A team led by researchers at the Johannes Gutenberg University Mainz will be fully transcribing, translating and digitizing a vast collection of 30,000 Hittite-language cuneiform tablets engraved on clay in Anatolia 3,500 years ago, fired and preserved. The project has just been funded to the tune of EUR 520,000 and is expected to take three years.

“This enormous funding can also be seen as recognition of Mainz as a research hub, where Hittitology has been a mainstay since the 1960s,” said Professor Doris Prechel of the Department of Ancient Studies at Johannes Gutenberg University Mainz (JGU) and partner in the collaborative project. The Hittitology Archive at the Academy of Sciences and Literature in Mainz holds the world’s largest collection of transliterated Hittite writings, in other words, texts which have been converted from the original cuneiform into the Latin alphabet. “We have a fantastic starting point here, and with the digital thesaurus we can achieve a breakthrough for Hittitology worldwide.” Prechel and her group at JGU will be contributing to the project by compiling a collection of texts on summoning rituals. These rituals mostly took the form of magical invocations designed, among other things, to gain the goodwill of the gods and protect the royal family or the political system from danger.

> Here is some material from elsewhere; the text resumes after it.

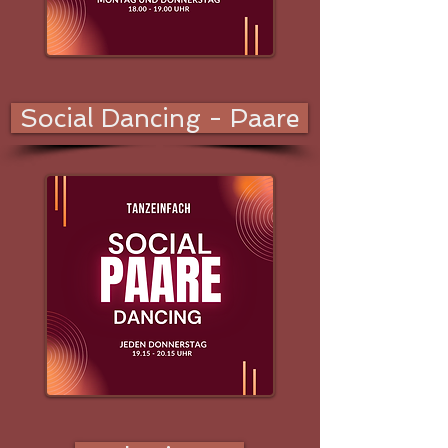
Social Dancing - Paare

The cooperation partners intend to bring the remains of the Hittite culture into the 21st century. A large proportion of the 30,000 clay tablets and fragments found in the then Hittite capital of Hattusa and documented on over one million index cards are already available in digitized form. They will now be suitably adapted and provided with commentaries. The collection of texts will be accessible online via the new Hittitology Platform Mainz. It will also be possible to integrate any new cuneiform texts found at Hittite sites in future. Thus, the new platform will be a kind of living archive of cuneiform transcripts and make available a completely new way of accessing source texts for researching the culture and history of the Hittites.

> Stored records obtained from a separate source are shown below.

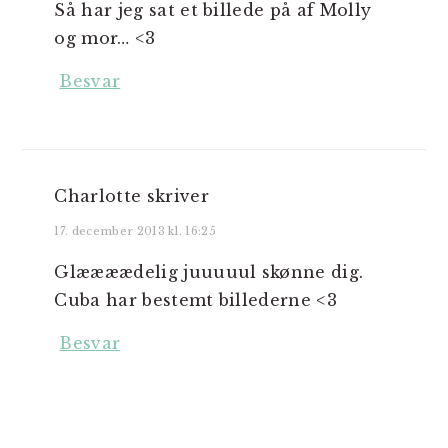
Så har jeg sat et billede på af Molly
og mor… <3
Besvar
Charlotte
skriver
17. december 2013 kl. 16:25
Glæææædelig juuuuul skønne dig.
Cuba har bestemt billederne <3
Besvar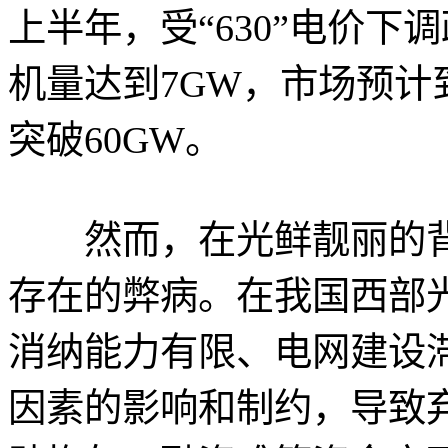
上半年，受“630”电价
机量达到7GW，市场预计
突破60GW。
然而，在光鲜靓丽的背
存在的弊病。在我国西部
消纳能力有限、电网建设
因素的影响和制约，导致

The project will have other research applications as well because Hittite is the oldest known surviving Indo-European language, the language group that includes all of the languages of Europe, northern India and the Persian Plateau. Most people in the world spread out over all the populated continents speak one.

The current Hittitology Platform Mainz already has a large database of digitized Hittite tablets, but it’s a little unwieldy to navigate, is mostly in German and if there are any photographs in the digitized entries, I haven’t found them yet. It will be greatly expanded over the next three years.